Notre étude ne s’est portée que sur les inkin d’origine chinoise tels qu’on les collectionne et copie au Japon. En Corée cependant ont été et sont encore produits des objets proches par leurs techniques et leur esthétique des inkin chinois et japonais, et que nous devons évoquer.
En Corée, les tissus présentant des motifs en métal précieux apposé à l’aide d’un adhésif sont désignés de manière générale par les termes de bugeum ou de geumbak (littéralement « feuille d’or » ou « coller de l’or »). Les techniques associées à ces termes semblent diverses à la fois quant aux matériaux employés (or ou argent, en feuille ou en poudre) et à la manière de poser la colle (impression au bloc, dessin à main levée…).
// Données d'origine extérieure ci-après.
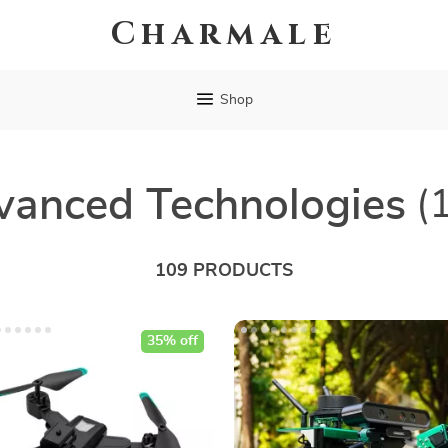
Charmale
Shop
vanced Technologies
(
109 PRODUCTS
35% off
Les bugeum sont fabriqués sur la péninsule coréenne depuis la période des Trois royaumes (1e s. av. J.C.- 7e s. ap. J.-C.). Des peintures murales présentes dans les tombes du royaume Goguryeo (37 av. J.-C.- 668 ap. J.-C.), au Nord de la Corée, et figurant des personnes portant des rubans imprimés à l’or en attestent. Plus tardivement, des tissus imprimés à l’or ont été retrouvés dans des tombes bouddhistes datant de la période Goryeo (10e – 14e s.). Pendant la période Joseon (fin 14e – fin 19e s.), les impressions à l’or sont fréquentes sur les costumes de Cour.
Le célèbre kesa dit O-mui, conservé au musée national de Kyoto au Japon, serait d’ailleurs un objet coréen datant de cette période.
Les objets coréens que nous avons eu l’occasion d’observer sont quant à leur aspect assez différents des inkin chinois des périodes Yuan et Ming que l’on retrouve le plus souvent dans les collections japonaises. Alors que ces derniers présentent des motifs imprimés assez épais se détachant de leur fond par un léger relief, et le plus souvent craquelés avec un adhésif brunâtre, les impressions coréennes semblent très fines et plus souples. Plusieurs costumes issus de contextes archéologiques et datés du début du 18e s. (tombe du clan Cheongsong ) et du début du 19e s. (tombe de la princesse Cheongyeongunju) ont été analysés par le Musée national de Corée (1) et par le Musée de l’Université Hanseo (2). Les investigations réalisées au microscope électronique à balayage (MEB), spectrométrie infra-rouge à transformée de Fourier (FT-IR) et fluorescence X (X-RF) se sont concentrées sur les matériaux de support (soie) et la nature du métal (or pur). Aucune information n’est donc donnée sur la nature de l’adhésif mais les photographies au microscope montrent une couche très fine et de couleur claire. Sur le O-mui, l’examen de la technique de décor laisse penser à un dessin réalisé à main levée avec un adhésif très fin et incolore sur lequel a été déposé l’or en poudre.
Aujourd’hui encore les impressions bugeum sont pratiquées par certains artisans qui en perpétuent la tradition. Les objets produits sont imprimés au bloc de bois à l’aide d’une colle de poisson liquide, et la feuille d’or posée à frais. Une vidéo visible sur le net montre un artisan de la famille Gi-ho Kim le pratiquer.
La créatrice de mode Lee Young-hee a consacré une partie de son activité à la reconstitution de costumes de cour de l’époque Joseon (3). Les bugeum y tiennent une place importante.
(1) Hwang-Jo Lee, Koang-Chul Wi, “Non destructive scientific analysis of the gold fabric excavated of Cheongsong Shim’s grave”, in Journal of conservation science, The Korean society of conservation science for cultural heritage, 2022, pp. 243-253.
(2) Seungwon Park, Yoonkyoung Lee, Heisun Yu, “Conservation treatment of Jikgeum and bugeum textiles and costumes from tomb of Cheongyeongunju” , in Conservation science in museum, volume 9, 2008, pp. 67-83.
(3) Voir le catalogue de l’exposition tenue au Musée des arts asiatiques Guimet en 2019-2020, L’étoffe des rêves de Lee Young-hee. Séoul-Paris, coédition MNAAG / Éditions de La Martinière, Paris, 2019.